• _ASSIGNMENT_:
Within the listing below, show every line that contains the word "BETA".

== DATA RECORDS

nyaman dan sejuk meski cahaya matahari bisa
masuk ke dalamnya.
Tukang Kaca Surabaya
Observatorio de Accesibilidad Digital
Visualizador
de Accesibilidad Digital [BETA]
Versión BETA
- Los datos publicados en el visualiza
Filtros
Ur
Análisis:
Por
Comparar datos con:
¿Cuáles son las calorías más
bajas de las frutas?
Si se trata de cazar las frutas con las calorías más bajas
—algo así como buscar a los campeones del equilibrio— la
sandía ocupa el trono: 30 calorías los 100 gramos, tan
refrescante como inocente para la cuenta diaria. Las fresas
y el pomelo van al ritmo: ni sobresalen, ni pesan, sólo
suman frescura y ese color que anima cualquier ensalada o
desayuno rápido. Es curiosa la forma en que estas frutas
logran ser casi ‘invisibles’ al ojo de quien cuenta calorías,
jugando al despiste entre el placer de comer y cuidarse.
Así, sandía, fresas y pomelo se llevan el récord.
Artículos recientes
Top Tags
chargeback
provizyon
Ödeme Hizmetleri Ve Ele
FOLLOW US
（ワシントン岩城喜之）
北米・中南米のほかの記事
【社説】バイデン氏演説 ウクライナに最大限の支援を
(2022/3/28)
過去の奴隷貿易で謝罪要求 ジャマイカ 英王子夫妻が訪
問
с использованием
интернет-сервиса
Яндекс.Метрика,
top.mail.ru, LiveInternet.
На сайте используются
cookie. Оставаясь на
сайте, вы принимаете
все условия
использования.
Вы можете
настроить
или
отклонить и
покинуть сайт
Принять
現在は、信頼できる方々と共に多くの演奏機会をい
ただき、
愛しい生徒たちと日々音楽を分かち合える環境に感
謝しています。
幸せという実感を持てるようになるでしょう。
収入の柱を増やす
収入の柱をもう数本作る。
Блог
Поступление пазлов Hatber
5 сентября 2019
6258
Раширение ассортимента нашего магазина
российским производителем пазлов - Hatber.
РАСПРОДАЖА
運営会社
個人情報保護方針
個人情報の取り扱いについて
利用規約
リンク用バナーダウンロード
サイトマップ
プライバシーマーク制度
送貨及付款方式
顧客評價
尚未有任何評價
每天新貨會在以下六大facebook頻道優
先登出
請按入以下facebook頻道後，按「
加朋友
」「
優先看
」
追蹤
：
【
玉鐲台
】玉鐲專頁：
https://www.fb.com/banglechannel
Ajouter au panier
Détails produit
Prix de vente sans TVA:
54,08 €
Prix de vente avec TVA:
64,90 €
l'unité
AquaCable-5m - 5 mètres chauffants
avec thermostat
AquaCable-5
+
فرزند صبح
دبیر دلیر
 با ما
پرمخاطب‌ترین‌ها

====
== DATA RECORDS

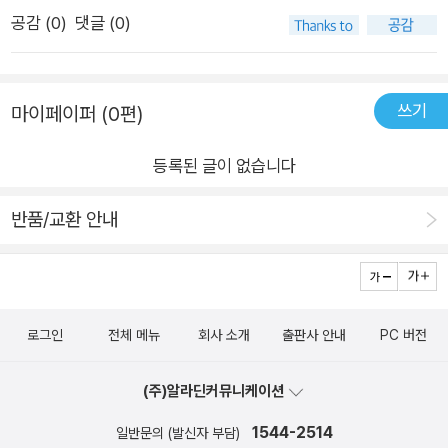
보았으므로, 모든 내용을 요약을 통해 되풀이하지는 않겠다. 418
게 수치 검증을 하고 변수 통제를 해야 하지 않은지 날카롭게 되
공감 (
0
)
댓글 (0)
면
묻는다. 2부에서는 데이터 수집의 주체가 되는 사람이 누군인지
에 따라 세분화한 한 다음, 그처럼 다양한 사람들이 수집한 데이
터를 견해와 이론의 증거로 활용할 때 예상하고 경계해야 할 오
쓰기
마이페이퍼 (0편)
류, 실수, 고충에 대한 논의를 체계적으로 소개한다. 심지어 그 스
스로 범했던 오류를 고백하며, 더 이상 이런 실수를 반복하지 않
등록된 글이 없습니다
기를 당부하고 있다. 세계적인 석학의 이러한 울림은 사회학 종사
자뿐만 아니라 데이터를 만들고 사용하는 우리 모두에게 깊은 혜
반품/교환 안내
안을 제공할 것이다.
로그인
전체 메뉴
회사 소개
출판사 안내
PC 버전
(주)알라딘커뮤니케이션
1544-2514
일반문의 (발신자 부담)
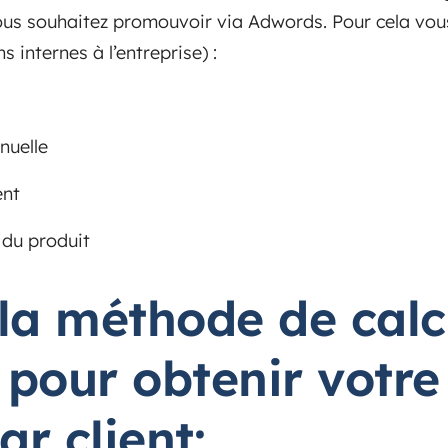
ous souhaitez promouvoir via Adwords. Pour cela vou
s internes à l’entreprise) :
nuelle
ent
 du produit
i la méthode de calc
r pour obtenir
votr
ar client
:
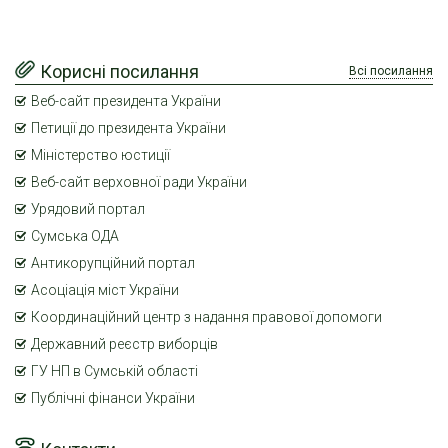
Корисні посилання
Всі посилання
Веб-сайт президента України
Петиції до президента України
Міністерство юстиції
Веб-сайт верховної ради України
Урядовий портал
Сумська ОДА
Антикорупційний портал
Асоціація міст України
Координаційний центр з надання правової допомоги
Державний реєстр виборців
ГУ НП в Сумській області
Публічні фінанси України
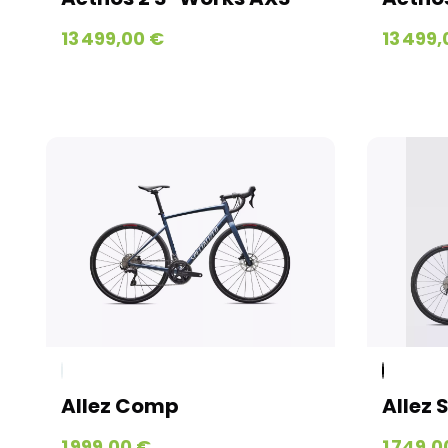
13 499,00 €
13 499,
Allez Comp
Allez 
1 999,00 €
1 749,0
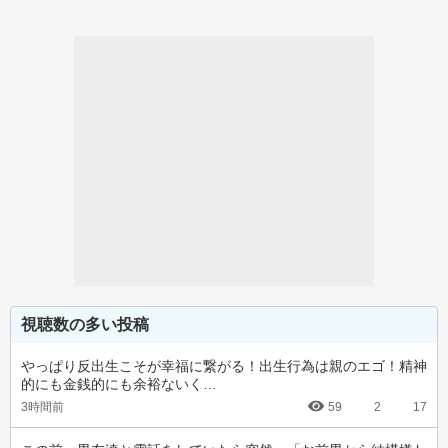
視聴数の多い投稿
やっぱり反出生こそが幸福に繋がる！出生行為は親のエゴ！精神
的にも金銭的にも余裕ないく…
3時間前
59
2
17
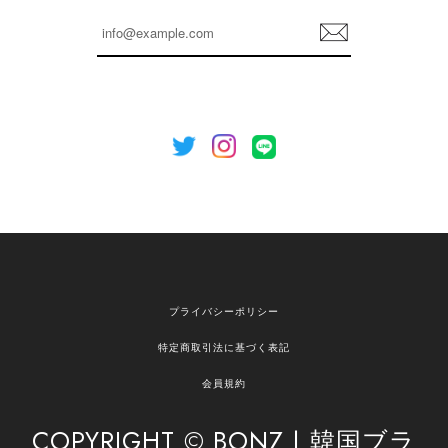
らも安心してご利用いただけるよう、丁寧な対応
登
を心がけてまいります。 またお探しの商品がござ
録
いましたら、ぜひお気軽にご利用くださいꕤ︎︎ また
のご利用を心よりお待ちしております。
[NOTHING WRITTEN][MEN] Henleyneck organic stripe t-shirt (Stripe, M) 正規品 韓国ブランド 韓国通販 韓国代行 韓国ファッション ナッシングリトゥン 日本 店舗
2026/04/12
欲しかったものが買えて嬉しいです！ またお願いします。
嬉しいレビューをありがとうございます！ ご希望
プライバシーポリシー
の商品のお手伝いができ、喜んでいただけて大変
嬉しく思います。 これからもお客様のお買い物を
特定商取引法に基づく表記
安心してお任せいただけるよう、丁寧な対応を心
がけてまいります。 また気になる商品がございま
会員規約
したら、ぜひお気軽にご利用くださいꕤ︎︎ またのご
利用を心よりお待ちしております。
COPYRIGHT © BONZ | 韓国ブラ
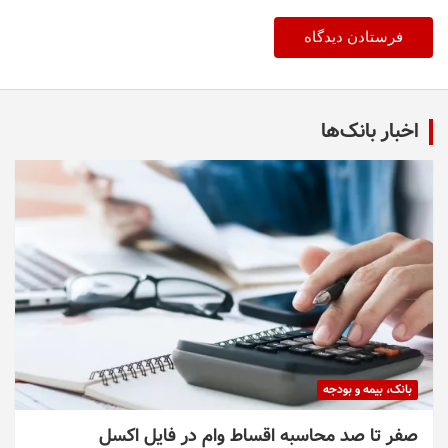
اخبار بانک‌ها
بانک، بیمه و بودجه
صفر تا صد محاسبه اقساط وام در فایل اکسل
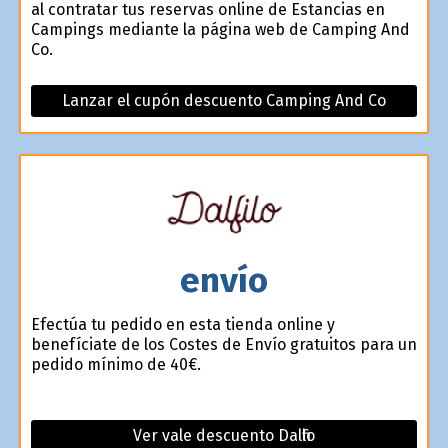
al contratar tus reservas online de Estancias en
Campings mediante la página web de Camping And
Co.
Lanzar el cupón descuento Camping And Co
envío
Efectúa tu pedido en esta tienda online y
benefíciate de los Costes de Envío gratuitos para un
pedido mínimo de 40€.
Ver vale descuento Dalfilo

====

• _PROBLEM SOLUTION_:
de Accesibilidad Digital [BETA]
Versión BETA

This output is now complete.